== Task input ==
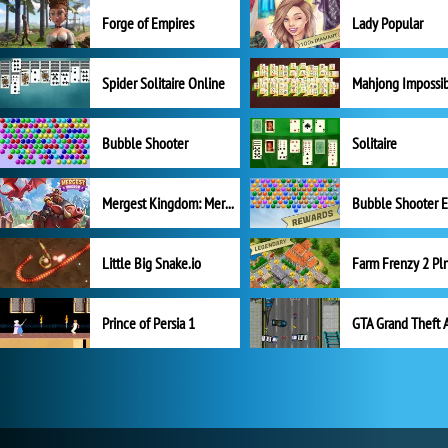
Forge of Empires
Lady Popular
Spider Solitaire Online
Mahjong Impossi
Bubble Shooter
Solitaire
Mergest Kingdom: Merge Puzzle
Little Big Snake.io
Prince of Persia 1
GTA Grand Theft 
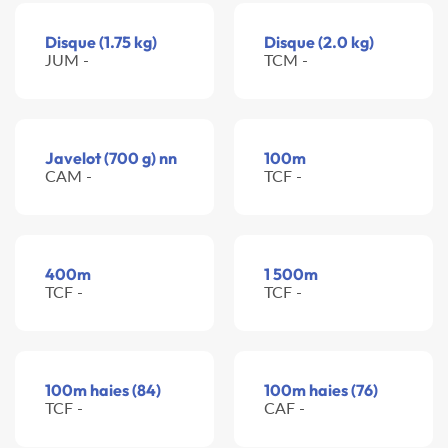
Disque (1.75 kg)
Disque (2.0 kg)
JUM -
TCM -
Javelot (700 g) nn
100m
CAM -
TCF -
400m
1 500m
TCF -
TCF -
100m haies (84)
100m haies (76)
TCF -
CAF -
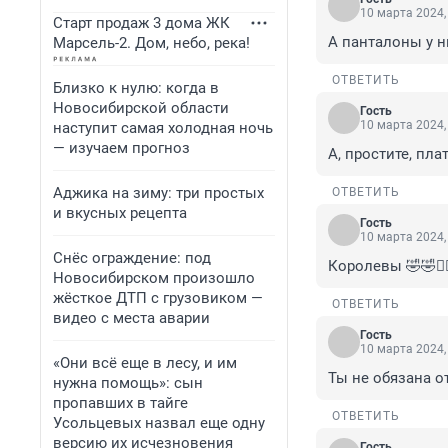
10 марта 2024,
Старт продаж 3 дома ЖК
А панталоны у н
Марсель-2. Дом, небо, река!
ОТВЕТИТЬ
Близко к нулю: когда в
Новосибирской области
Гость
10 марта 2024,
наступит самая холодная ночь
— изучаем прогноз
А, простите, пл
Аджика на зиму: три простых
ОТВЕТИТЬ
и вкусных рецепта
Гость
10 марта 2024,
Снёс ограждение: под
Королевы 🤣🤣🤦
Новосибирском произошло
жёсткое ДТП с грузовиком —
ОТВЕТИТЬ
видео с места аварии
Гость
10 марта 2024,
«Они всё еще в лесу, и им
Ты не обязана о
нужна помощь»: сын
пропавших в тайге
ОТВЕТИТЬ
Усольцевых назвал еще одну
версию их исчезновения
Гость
===
== Task input ==
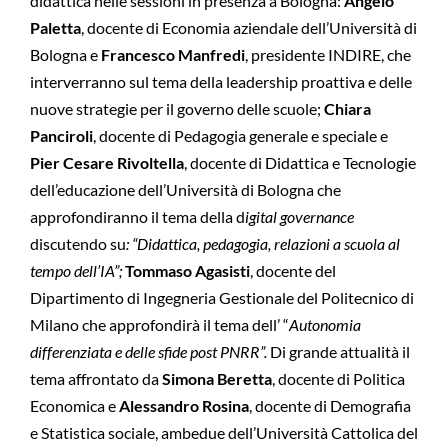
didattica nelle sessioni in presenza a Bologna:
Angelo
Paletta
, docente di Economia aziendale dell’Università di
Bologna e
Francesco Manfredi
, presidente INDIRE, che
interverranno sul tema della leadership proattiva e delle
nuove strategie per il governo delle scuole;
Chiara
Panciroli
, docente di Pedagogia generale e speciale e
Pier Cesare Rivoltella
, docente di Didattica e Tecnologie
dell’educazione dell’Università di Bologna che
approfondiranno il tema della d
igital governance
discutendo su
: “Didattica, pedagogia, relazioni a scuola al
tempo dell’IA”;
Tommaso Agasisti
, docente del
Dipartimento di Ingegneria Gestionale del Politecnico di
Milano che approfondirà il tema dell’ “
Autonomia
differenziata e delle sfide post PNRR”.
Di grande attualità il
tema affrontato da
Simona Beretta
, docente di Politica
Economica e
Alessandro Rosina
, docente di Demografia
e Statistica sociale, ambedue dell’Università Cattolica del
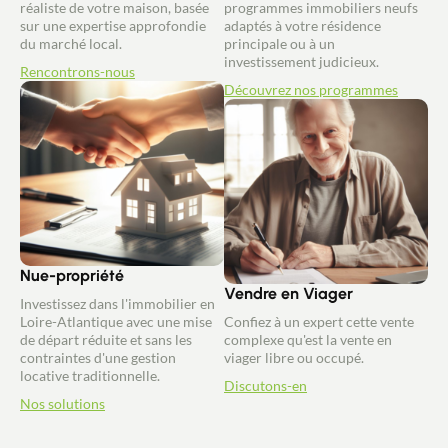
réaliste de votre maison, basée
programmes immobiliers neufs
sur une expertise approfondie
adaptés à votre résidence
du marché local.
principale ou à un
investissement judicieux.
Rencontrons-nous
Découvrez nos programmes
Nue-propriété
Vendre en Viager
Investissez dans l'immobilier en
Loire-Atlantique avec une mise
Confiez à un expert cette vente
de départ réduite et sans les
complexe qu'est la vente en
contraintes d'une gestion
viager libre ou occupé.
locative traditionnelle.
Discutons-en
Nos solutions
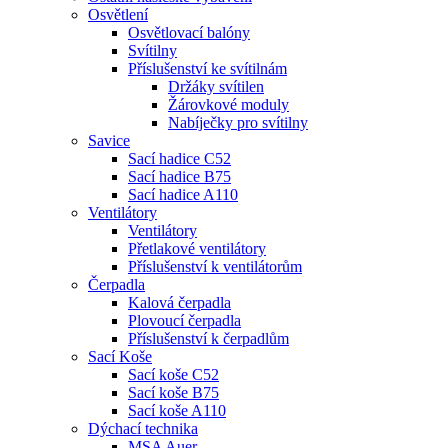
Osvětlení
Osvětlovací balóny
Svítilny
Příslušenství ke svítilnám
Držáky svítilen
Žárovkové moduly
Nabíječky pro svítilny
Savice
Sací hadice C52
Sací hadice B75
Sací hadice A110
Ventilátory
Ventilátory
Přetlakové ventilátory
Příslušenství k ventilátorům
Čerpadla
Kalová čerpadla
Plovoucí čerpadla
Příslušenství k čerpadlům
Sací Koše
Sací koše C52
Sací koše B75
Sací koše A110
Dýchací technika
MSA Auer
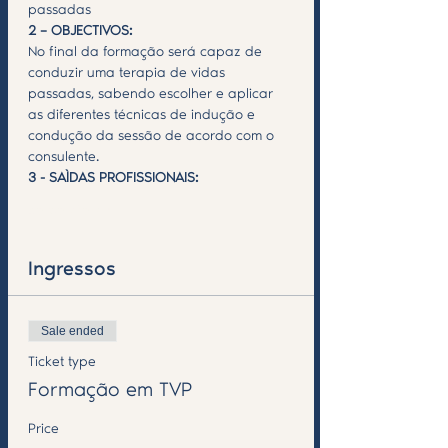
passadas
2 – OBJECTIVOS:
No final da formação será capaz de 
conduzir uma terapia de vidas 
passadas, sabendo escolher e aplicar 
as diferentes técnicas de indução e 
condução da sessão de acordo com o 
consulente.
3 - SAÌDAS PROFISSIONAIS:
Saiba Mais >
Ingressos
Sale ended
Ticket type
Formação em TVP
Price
===
Work required →
Give the number of lines in the records that hold the word "delle", with no other words.

Answer for this exercise →
3